### Structured page parsing data
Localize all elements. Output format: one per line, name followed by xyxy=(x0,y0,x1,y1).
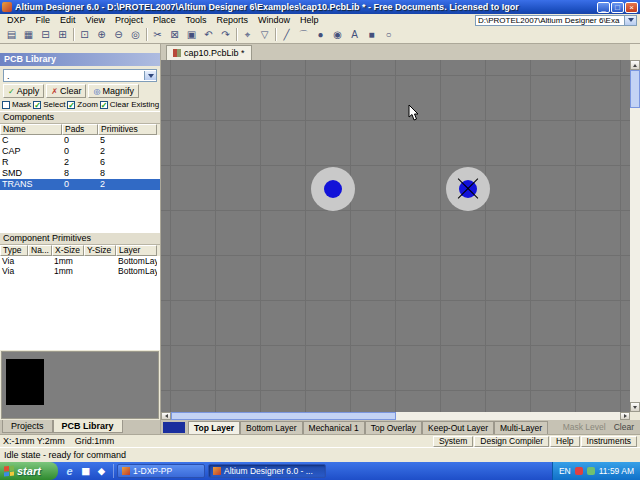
language-indicator[interactable]: EN xyxy=(559,466,571,476)
tray-app-icon[interactable] xyxy=(575,467,583,475)
menu-view[interactable]: View xyxy=(81,14,110,26)
column-header-name[interactable]: Name xyxy=(0,124,62,135)
tray-status-icon[interactable] xyxy=(587,467,595,475)
menu-help[interactable]: Help xyxy=(295,14,324,26)
system-panels-button[interactable]: System xyxy=(433,436,473,447)
document-path-combo[interactable]: D:\PROTEL2007\Altium Designer 6\Exa xyxy=(475,15,637,26)
column-header-y-size[interactable]: Y-Size xyxy=(84,245,116,256)
cut-icon[interactable]: ✂ xyxy=(149,27,166,42)
layer-tab-mechanical-1[interactable]: Mechanical 1 xyxy=(303,421,365,434)
scroll-down-button[interactable] xyxy=(630,402,640,412)
layer-tab-scroll-buttons[interactable] xyxy=(163,422,185,433)
panel-tab-projects[interactable]: Projects xyxy=(2,420,53,433)
primitive-row-via-1[interactable]: Via 1mm BottomLaye xyxy=(0,256,160,266)
paste-icon[interactable]: ▣ xyxy=(183,27,200,42)
cross-probe-icon[interactable]: ⌖ xyxy=(239,27,256,42)
scroll-left-button[interactable] xyxy=(161,412,171,420)
mask-combo-dropdown-button[interactable] xyxy=(144,71,156,80)
select-checkbox[interactable]: ✓ xyxy=(33,101,41,109)
column-header-name[interactable]: Na... xyxy=(28,245,52,256)
zoom-window-icon[interactable]: ⊡ xyxy=(76,27,93,42)
scroll-up-button[interactable] xyxy=(630,60,640,70)
undo-icon[interactable]: ↶ xyxy=(200,27,217,42)
taskbar-task-dxp-pp[interactable]: 1-DXP-PP xyxy=(117,464,205,478)
print-icon[interactable]: ⊟ xyxy=(37,27,54,42)
component-preview[interactable] xyxy=(1,351,159,419)
help-panels-button[interactable]: Help xyxy=(550,436,579,447)
internet-explorer-icon[interactable]: e xyxy=(63,465,76,478)
arc-tool-icon[interactable]: ⌒ xyxy=(295,27,312,42)
filter-icon[interactable]: ▽ xyxy=(256,27,273,42)
menu-edit[interactable]: Edit xyxy=(55,14,81,26)
clear-button[interactable]: ✗ Clear xyxy=(46,84,86,98)
menu-reports[interactable]: Reports xyxy=(211,14,253,26)
component-row-trans-selected[interactable]: TRANS 0 2 xyxy=(0,179,160,190)
save-icon[interactable]: ▦ xyxy=(20,27,37,42)
instruments-panels-button[interactable]: Instruments xyxy=(581,436,637,447)
string-tool-icon[interactable]: A xyxy=(346,27,363,42)
column-header-primitives[interactable]: Primitives xyxy=(98,124,157,135)
close-button[interactable]: × xyxy=(625,2,638,13)
pad[interactable] xyxy=(311,167,355,211)
component-row-smd[interactable]: SMD 8 8 xyxy=(0,168,160,179)
menu-tools[interactable]: Tools xyxy=(180,14,211,26)
menu-window[interactable]: Window xyxy=(253,14,295,26)
column-header-pads[interactable]: Pads xyxy=(62,124,98,135)
layer-tab-top-overlay[interactable]: Top Overlay xyxy=(365,421,422,434)
menu-dxp[interactable]: DXP xyxy=(2,14,31,26)
layer-tab-top-layer[interactable]: Top Layer xyxy=(188,421,240,434)
menu-file[interactable]: File xyxy=(31,14,56,26)
horizontal-scrollbar[interactable] xyxy=(161,412,630,420)
components-list[interactable]: C 0 5 CAP 0 2 R 2 6 SMD 8 8 TRANS 0 2 xyxy=(0,135,160,232)
design-compiler-panels-button[interactable]: Design Compiler xyxy=(474,436,549,447)
horizontal-scroll-thumb[interactable] xyxy=(171,412,396,420)
print-preview-icon[interactable]: ⊞ xyxy=(54,27,71,42)
via-tool-icon[interactable]: ◉ xyxy=(329,27,346,42)
taskbar-clock[interactable]: 11:59 AM xyxy=(599,466,634,476)
layer-tab-bottom-layer[interactable]: Bottom Layer xyxy=(240,421,303,434)
layer-tab-keep-out-layer[interactable]: Keep-Out Layer xyxy=(422,421,494,434)
vertical-scrollbar[interactable] xyxy=(630,60,640,412)
fill-tool-icon[interactable]: ■ xyxy=(363,27,380,42)
column-header-layer[interactable]: Layer xyxy=(116,245,157,256)
open-document-icon[interactable]: ▤ xyxy=(3,27,20,42)
zoom-all-icon[interactable]: ◎ xyxy=(127,27,144,42)
apply-button[interactable]: ✓ Apply xyxy=(3,84,44,98)
mask-combo[interactable]: . xyxy=(3,69,157,82)
line-tool-icon[interactable]: ╱ xyxy=(278,27,295,42)
scroll-right-button[interactable] xyxy=(620,412,630,420)
dxp-launcher-icon[interactable]: ◆ xyxy=(95,465,108,478)
altium-app-icon[interactable] xyxy=(2,2,12,12)
copy-icon[interactable]: ⊠ xyxy=(166,27,183,42)
column-header-type[interactable]: Type xyxy=(0,245,28,256)
clear-existing-checkbox[interactable]: ✓ xyxy=(100,101,108,109)
component-row-cap[interactable]: CAP 0 2 xyxy=(0,146,160,157)
redo-icon[interactable]: ↷ xyxy=(217,27,234,42)
menu-project[interactable]: Project xyxy=(110,14,148,26)
column-header-x-size[interactable]: X-Size xyxy=(52,245,84,256)
maximize-button[interactable]: □ xyxy=(611,2,624,13)
pad-selected[interactable] xyxy=(446,167,490,211)
pcb-canvas[interactable] xyxy=(161,60,630,412)
taskbar-task-altium-designer[interactable]: Altium Designer 6.0 - ... xyxy=(208,464,326,478)
mask-checkbox[interactable] xyxy=(2,101,10,109)
magnify-button[interactable]: ◎ Magnify xyxy=(88,84,139,98)
menu-place[interactable]: Place xyxy=(148,14,181,26)
mask-clear-button[interactable]: Clear xyxy=(614,422,634,432)
layer-tab-multi-layer[interactable]: Multi-Layer xyxy=(494,421,548,434)
zoom-in-icon[interactable]: ⊕ xyxy=(93,27,110,42)
panel-tab-pcb-library[interactable]: PCB Library xyxy=(53,420,123,433)
primitive-row-via-2[interactable]: Via 1mm BottomLaye xyxy=(0,266,160,276)
document-tab-cap10[interactable]: cap10.PcbLib * xyxy=(166,45,252,60)
zoom-checkbox[interactable]: ✓ xyxy=(67,101,75,109)
vertical-scroll-thumb[interactable] xyxy=(630,70,640,108)
show-desktop-icon[interactable]: ▦ xyxy=(79,465,92,478)
component-row-c[interactable]: C 0 5 xyxy=(0,135,160,146)
minimize-button[interactable]: _ xyxy=(597,2,610,13)
component-row-r[interactable]: R 2 6 xyxy=(0,157,160,168)
primitives-list[interactable]: Via 1mm BottomLaye Via 1mm BottomLaye xyxy=(0,256,160,350)
pad-tool-icon[interactable]: ● xyxy=(312,27,329,42)
path-combo-dropdown-button[interactable] xyxy=(624,16,636,25)
circle-tool-icon[interactable]: ○ xyxy=(380,27,397,42)
start-button[interactable]: start xyxy=(0,462,58,480)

### TO DO
Give back the records exactly, minus any pictures.

### ANSWER TO THIS TASK
Localize all elements. Output format: one per line, name followed by xyxy=(x0,y0,x1,y1).
language-indicator[interactable]: EN xyxy=(559,466,571,476)
tray-app-icon[interactable] xyxy=(575,467,583,475)
menu-view[interactable]: View xyxy=(81,14,110,26)
column-header-name[interactable]: Name xyxy=(0,124,62,135)
tray-status-icon[interactable] xyxy=(587,467,595,475)
menu-help[interactable]: Help xyxy=(295,14,324,26)
system-panels-button[interactable]: System xyxy=(433,436,473,447)
document-path-combo[interactable]: D:\PROTEL2007\Altium Designer 6\Exa xyxy=(475,15,637,26)
column-header-y-size[interactable]: Y-Size xyxy=(84,245,116,256)
cut-icon[interactable]: ✂ xyxy=(149,27,166,42)
layer-tab-mechanical-1[interactable]: Mechanical 1 xyxy=(303,421,365,434)
scroll-down-button[interactable] xyxy=(630,402,640,412)
layer-tab-scroll-buttons[interactable] xyxy=(163,422,185,433)
panel-tab-projects[interactable]: Projects xyxy=(2,420,53,433)
primitive-row-via-1[interactable]: Via 1mm BottomLaye xyxy=(0,256,160,266)
paste-icon[interactable]: ▣ xyxy=(183,27,200,42)
cross-probe-icon[interactable]: ⌖ xyxy=(239,27,256,42)
scroll-left-button[interactable] xyxy=(161,412,171,420)
mask-combo-dropdown-button[interactable] xyxy=(144,71,156,80)
select-checkbox[interactable]: ✓ xyxy=(33,101,41,109)
column-header-name[interactable]: Na... xyxy=(28,245,52,256)
zoom-window-icon[interactable]: ⊡ xyxy=(76,27,93,42)
scroll-up-button[interactable] xyxy=(630,60,640,70)
undo-icon[interactable]: ↶ xyxy=(200,27,217,42)
taskbar-task-dxp-pp[interactable]: 1-DXP-PP xyxy=(117,464,205,478)
print-icon[interactable]: ⊟ xyxy=(37,27,54,42)
component-preview[interactable] xyxy=(1,351,159,419)
help-panels-button[interactable]: Help xyxy=(550,436,579,447)
internet-explorer-icon[interactable]: e xyxy=(63,465,76,478)
arc-tool-icon[interactable]: ⌒ xyxy=(295,27,312,42)
filter-icon[interactable]: ▽ xyxy=(256,27,273,42)
menu-edit[interactable]: Edit xyxy=(55,14,81,26)
clear-button[interactable]: ✗ Clear xyxy=(46,84,86,98)
menu-reports[interactable]: Reports xyxy=(211,14,253,26)
component-row-trans-selected[interactable]: TRANS 0 2 xyxy=(0,179,160,190)
save-icon[interactable]: ▦ xyxy=(20,27,37,42)
instruments-panels-button[interactable]: Instruments xyxy=(581,436,637,447)
string-tool-icon[interactable]: A xyxy=(346,27,363,42)
column-header-primitives[interactable]: Primitives xyxy=(98,124,157,135)
close-button[interactable]: × xyxy=(625,2,638,13)
pad[interactable] xyxy=(311,167,355,211)
component-row-smd[interactable]: SMD 8 8 xyxy=(0,168,160,179)
menu-tools[interactable]: Tools xyxy=(180,14,211,26)
menu-window[interactable]: Window xyxy=(253,14,295,26)
column-header-pads[interactable]: Pads xyxy=(62,124,98,135)
layer-tab-top-overlay[interactable]: Top Overlay xyxy=(365,421,422,434)
menu-dxp[interactable]: DXP xyxy=(2,14,31,26)
layer-tab-top-layer[interactable]: Top Layer xyxy=(188,421,240,434)
menu-file[interactable]: File xyxy=(31,14,56,26)
horizontal-scrollbar[interactable] xyxy=(161,412,630,420)
components-list[interactable]: C 0 5 CAP 0 2 R 2 6 SMD 8 8 TRANS 0 2 xyxy=(0,135,160,232)
design-compiler-panels-button[interactable]: Design Compiler xyxy=(474,436,549,447)
horizontal-scroll-thumb[interactable] xyxy=(171,412,396,420)
print-preview-icon[interactable]: ⊞ xyxy=(54,27,71,42)
via-tool-icon[interactable]: ◉ xyxy=(329,27,346,42)
taskbar-clock[interactable]: 11:59 AM xyxy=(599,466,634,476)
layer-tab-bottom-layer[interactable]: Bottom Layer xyxy=(240,421,303,434)
layer-tab-keep-out-layer[interactable]: Keep-Out Layer xyxy=(422,421,494,434)
vertical-scrollbar[interactable] xyxy=(630,60,640,412)
fill-tool-icon[interactable]: ■ xyxy=(363,27,380,42)
column-header-layer[interactable]: Layer xyxy=(116,245,157,256)
open-document-icon[interactable]: ▤ xyxy=(3,27,20,42)
zoom-all-icon[interactable]: ◎ xyxy=(127,27,144,42)
apply-button[interactable]: ✓ Apply xyxy=(3,84,44,98)
mask-combo[interactable]: . xyxy=(3,69,157,82)
line-tool-icon[interactable]: ╱ xyxy=(278,27,295,42)
scroll-right-button[interactable] xyxy=(620,412,630,420)
dxp-launcher-icon[interactable]: ◆ xyxy=(95,465,108,478)
altium-app-icon[interactable] xyxy=(2,2,12,12)
copy-icon[interactable]: ⊠ xyxy=(166,27,183,42)
column-header-type[interactable]: Type xyxy=(0,245,28,256)
clear-existing-checkbox[interactable]: ✓ xyxy=(100,101,108,109)
component-row-cap[interactable]: CAP 0 2 xyxy=(0,146,160,157)
redo-icon[interactable]: ↷ xyxy=(217,27,234,42)
menu-project[interactable]: Project xyxy=(110,14,148,26)
column-header-x-size[interactable]: X-Size xyxy=(52,245,84,256)
maximize-button[interactable]: □ xyxy=(611,2,624,13)
pad-selected[interactable] xyxy=(446,167,490,211)
pcb-canvas[interactable] xyxy=(161,60,630,412)
taskbar-task-altium-designer[interactable]: Altium Designer 6.0 - ... xyxy=(208,464,326,478)
mask-checkbox[interactable] xyxy=(2,101,10,109)
magnify-button[interactable]: ◎ Magnify xyxy=(88,84,139,98)
menu-place[interactable]: Place xyxy=(148,14,181,26)
mask-clear-button[interactable]: Clear xyxy=(614,422,634,432)
layer-tab-multi-layer[interactable]: Multi-Layer xyxy=(494,421,548,434)
zoom-in-icon[interactable]: ⊕ xyxy=(93,27,110,42)
panel-tab-pcb-library[interactable]: PCB Library xyxy=(53,420,123,433)
primitive-row-via-2[interactable]: Via 1mm BottomLaye xyxy=(0,266,160,276)
document-tab-cap10[interactable]: cap10.PcbLib * xyxy=(166,45,252,60)
zoom-checkbox[interactable]: ✓ xyxy=(67,101,75,109)
vertical-scroll-thumb[interactable] xyxy=(630,70,640,108)
show-desktop-icon[interactable]: ▦ xyxy=(79,465,92,478)
component-row-c[interactable]: C 0 5 xyxy=(0,135,160,146)
minimize-button[interactable]: _ xyxy=(597,2,610,13)
component-row-r[interactable]: R 2 6 xyxy=(0,157,160,168)
primitives-list[interactable]: Via 1mm BottomLaye Via 1mm BottomLaye xyxy=(0,256,160,350)
pad-tool-icon[interactable]: ● xyxy=(312,27,329,42)
path-combo-dropdown-button[interactable] xyxy=(624,16,636,25)
circle-tool-icon[interactable]: ○ xyxy=(380,27,397,42)
start-button[interactable]: start xyxy=(0,462,58,480)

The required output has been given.